The blame for the Australian broadband debacle is fairly widely distributed.
Conroy and Rudd are the principal offenders who kicked off the tragedy.
But the greater fault lies with Malcolm Turnbull.
I spoke to Turnbull dozens of times as the debacle was unfolding.
He understood the scale of the catastrophe.
He knew the costs and the abject absence of benefits.
But he lacked the courage and judgement to argue the case publicly.
Instead he folded and took a "me-too" position alongside Labor.
The results are plain for all to see.
Thailand took the approach Telstra chairman John Mullen advocates below - here are the results:
Pity Australia and thanks for absolutely nothing Rudd, Conroy and Turnbull.
Telstra chairman John Mullen has claimed all Australians would have access to high-speed internet at a "fraction of the cost" if the government had not proceeded with the $50 billion National Broadband Network project.
Mr Mullen admitted to shareholders at Telstra's annual general meeting on Tuesday that the country's biggest telecommunications company should bear some of the blame due to its "recalcitrance in helping the government at the time".
"The creation of the NBN 10 years ago has had a seminal effect on our industry and Australia," Mr Mullen said.
"It is always easier to comment with the benefit of hindsight, but it is my view that over the last 10 years private sector competition between strong players such as Telstra, Optus, TPG and others was always going to build 100 Mbps broadband access and speed to the majority of the population of Australia, in an ongoing competitive landscape and at no cost whatsoever to the taxpayer," he said.
Mr Mullen said the government could then have decided how much in subsidy they could provide to the industry to extend this coverage to regional and rural areas where the private sector economics didn't stack up.
"This would have been at a fraction of the cost of today's NBN," he said.
He's dead right.
The Australian Labor Party (maybe except for Albo) is running a campaign against "big business".
Part of its campaign includes this ad/infomercial about the evils of monopolies, published one day ago.
Also published on the same day was this ad/infomercial trumpeting Labor/Turnbull's catastrophic NBN - no lack of ironic humour in Sussex Street!
The Conroy/Rudd NBN, subsequently adopted by the galah Turnbull is a government-mandated monopoly.
It resulted in a capital drought affecting broadband service provision starting in about 2008.

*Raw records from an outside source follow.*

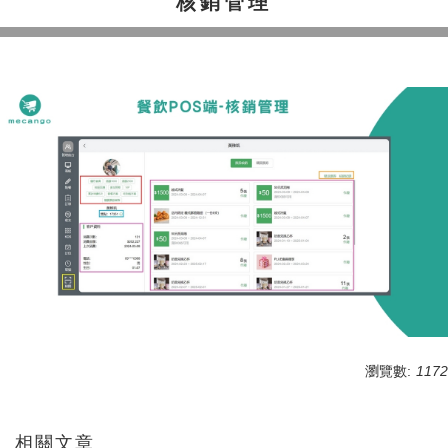
核銷管理
瀏覽數:
1172
相關文章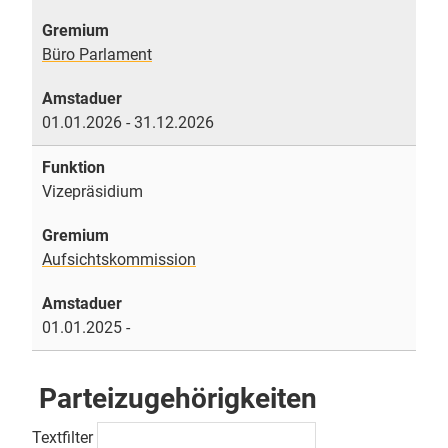
Büro Parlament
01.01.2026 - 31.12.2026
Vizepräsidium
Aufsichtskommission
01.01.2025 -
Parteizugehörigkeiten
Textfilter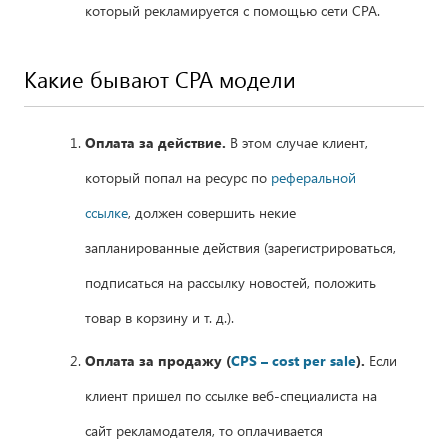
который рекламируется с помощью сети СРА.
Какие бывают СРА модели
Оплата за действие.
В этом случае клиент,
который попал на ресурс по
реферальной
ссылке
, должен совершить некие
запланированные действия (зарегистрироваться,
подписаться на рассылку новостей, положить
товар в корзину и т. д.).
Оплата за продажу (
CPS – cost per sale
).
Если
клиент пришел по ссылке веб-специалиста на
сайт рекламодателя, то оплачивается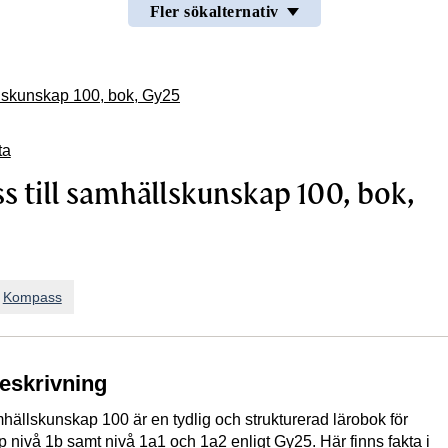
Fler sökalternativ
lskunskap 100, bok, Gy25
ta
 till samhällskunskap 100, bok,
n
Kompass
beskrivning
hällskunskap 100 är en tydlig och strukturerad lärobok för
nivå 1b samt nivå 1a1 och 1a2 enligt Gy25. Här finns fakta i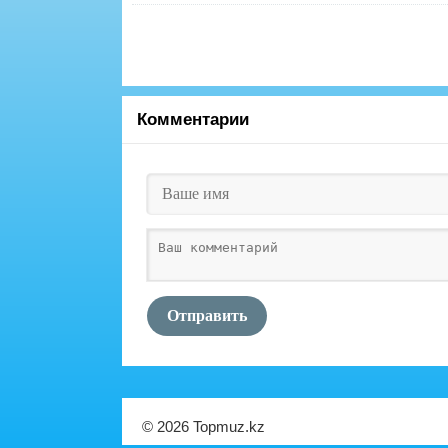
Комментарии
Отправить
© 2026 Topmuz.kz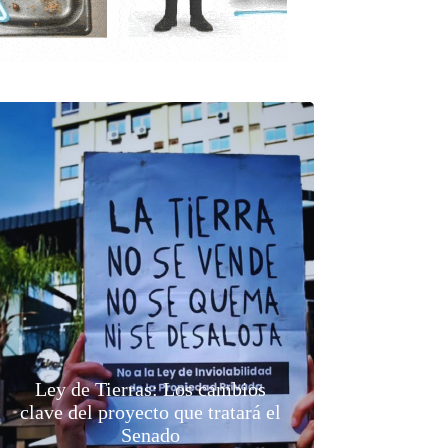
Ley de Tierras: Los cambios
clave del proyecto que tratará el
Senado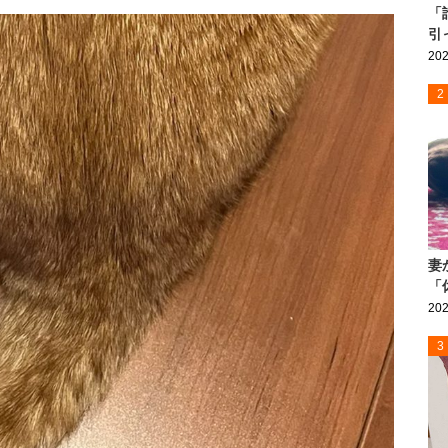
「
引
202
2
妻
「
202
3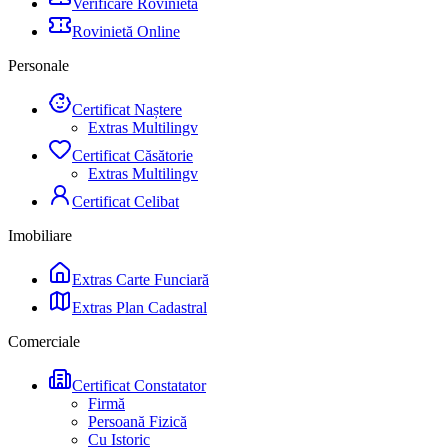
Verificare Rovinietă
Rovinietă Online
Personale
Certificat Naștere
Extras Multilingv
Certificat Căsătorie
Extras Multilingv
Certificat Celibat
Imobiliare
Extras Carte Funciară
Extras Plan Cadastral
Comerciale
Certificat Constatator
Firmă
Persoană Fizică
Cu Istoric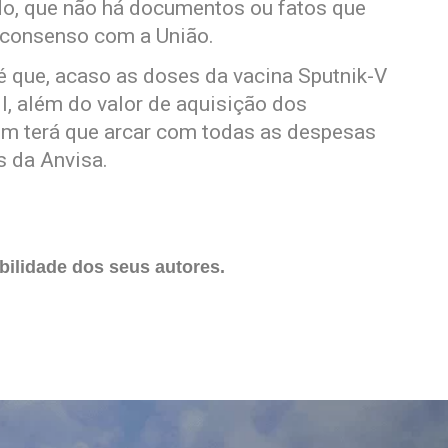
o, que não há documentos ou fatos que
 consenso com a União.
 é que, acaso as doses da vacina Sputnik-V
, além do valor de aquisição dos
ém terá que arcar com todas as despesas
 da Anvisa.
ilidade dos seus autores.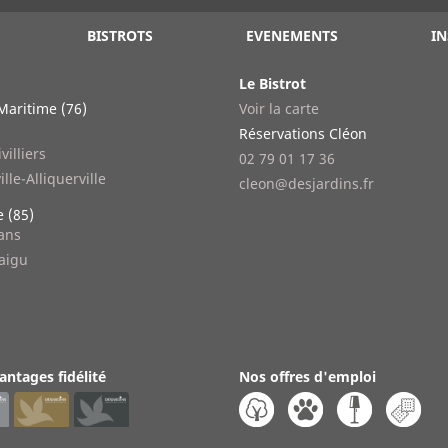
BISTROTS
EVENEMENTS
IN
Le Bistrot
Maritime (76)
Voir la carte
n
Réservations Cléon
villiers
02 79 01 17 36
ille-Alliquerville
cleon@desjardins.fr
 (85)
lans
aigu
antages fidélité
Nos offres d'emploi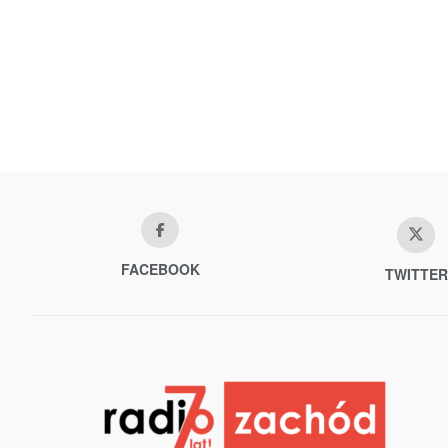
FACEBOOK
TWITTER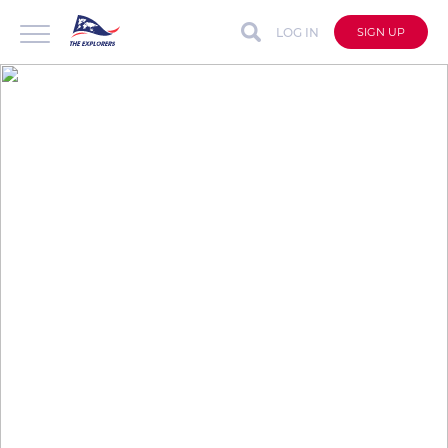
LOG IN
SIGN UP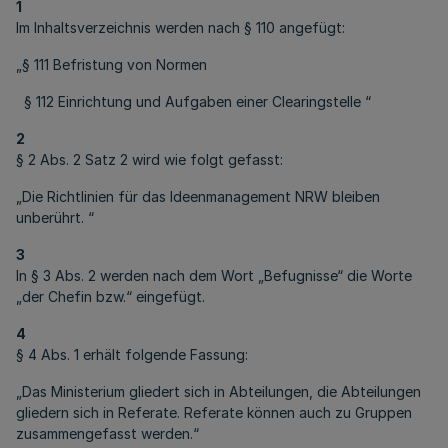
1
Im Inhaltsverzeichnis werden nach § 110 angefügt:
„§ 111 Befristung von Normen
§ 112 Einrichtung und Aufgaben einer Clearingstelle “
2
§ 2 Abs. 2 Satz 2 wird wie folgt gefasst:
„Die Richtlinien für das Ideenmanagement NRW bleiben
unberührt. “
3
In § 3 Abs. 2 werden nach dem Wort „Befugnisse“ die Worte
„der Chefin bzw.“ eingefügt.
4
§ 4 Abs. 1 erhält folgende Fassung:
„Das Ministerium gliedert sich in Abteilungen, die Abteilungen
gliedern sich in Referate. Referate können auch zu Gruppen
zusammengefasst werden.“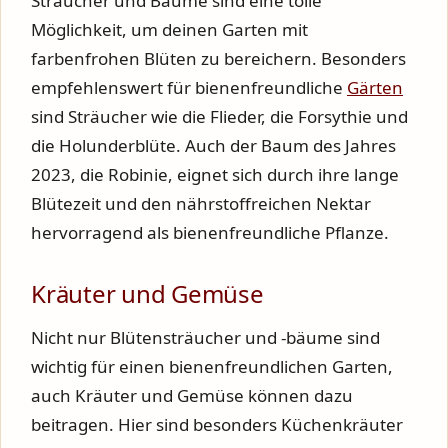
Sträucher und Bäume sind eine tolle
Möglichkeit, um deinen Garten mit
farbenfrohen Blüten zu bereichern. Besonders
empfehlenswert für bienenfreundliche
Gärten
sind Sträucher wie die Flieder, die Forsythie und
die Holunderblüte. Auch der Baum des Jahres
2023, die Robinie, eignet sich durch ihre lange
Blütezeit und den nährstoffreichen Nektar
hervorragend als bienenfreundliche Pflanze.
Kräuter und Gemüse
Nicht nur Blütensträucher und -bäume sind
wichtig für einen bienenfreundlichen Garten,
auch Kräuter und Gemüse können dazu
beitragen. Hier sind besonders Küchenkräuter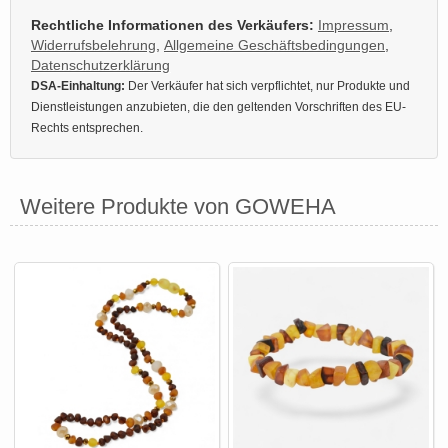
Rechtliche Informationen des Verkäufers:
Impressum
,
Widerrufsbelehrung
,
Allgemeine Geschäftsbedingungen
,
Datenschutzerklärung
DSA-Einhaltung:
Der Verkäufer hat sich verpflichtet, nur Produkte und
Dienstleistungen anzubieten, die den geltenden Vorschriften des EU-
Rechts entsprechen.
Weitere Produkte von GOWEHA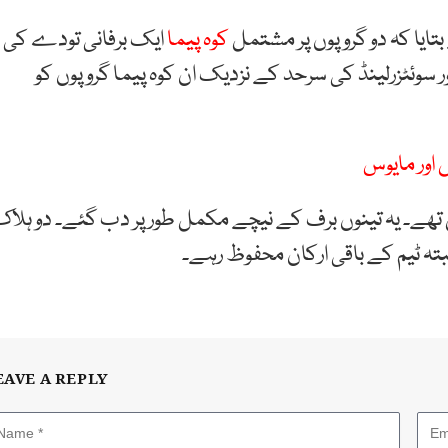
تایا کہ دو گروپوں پر مشتمل
کوہ پیما
ایک برفانی تودے کی
ور سوئٹزرلینڈ کی سرحد کے نزدیک ان کوہ پیما گروپوں کو
 اور مایوس
مطابق پہلے گروپ میں 3 لوگ شامل تھے۔ یہ تینوں برف کے نیچے مکمل طور پر دب گئے۔ دو ہلا
بتہ ٹیم کے باقی ارکان محفوظ رہے۔
EAVE A REPLY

Billions of dollars worth of viable infrastructure has been stranded and decommissioned.
And because its (borrowed) funding is government guaranteed, it operates like a bloated Soviet bureaucracy. It has no competitive benchmark and there's no one else to turn to.
Does the Labor Party and its mate Turnbull think we are brain-dead?
The error on the part of the risk-averse conservatives in not undoing the NBN is a monumental one.
I knew Turnbull pretty well during the Rudd/Gillard/Rudd years and spoke to him every week or so, sometimes for hours.
He knows how damaging the NBN and its associated legislative effects are on the Australian economy. But he chickened out on fixing it.
As communications shadow he took the low-risk path to government (supported by Tony Abbott and the then LNP leadership) rather than pursue the more difficult ethical and moral imperative of arguing against and dismantling the NBN.
Andrew Leigh is right about monopolies and the damage they cause.
The NBN will always be a lumbering, slothful behemoth incapable of covering its cost of capital, let alone producing a positive nett present value that could result in its sale.
It'll be reliant on cash injections forever along with L-A-W laws protecting it from competition.
It's truly tragic to watch Australia suffer this disaster. For the past few years I've spent most of my time in South East Asia where I've enjoyed ultra fast broadband just about everywhere - and I haven't paid a single broadband bill. Not one cent. It's so cheap and fast that just about every hotel/cafe/shop offers it for free.
Australia could be like that too, but we've had 10 years of the Conroy/Rudd beer-coaster-design approach to a centralised economy.
Turnbull could have helped stop that.
But he cared more about himself and getting into power.
He deserves a caning at the next election and we deserve someone who'll stand up for us.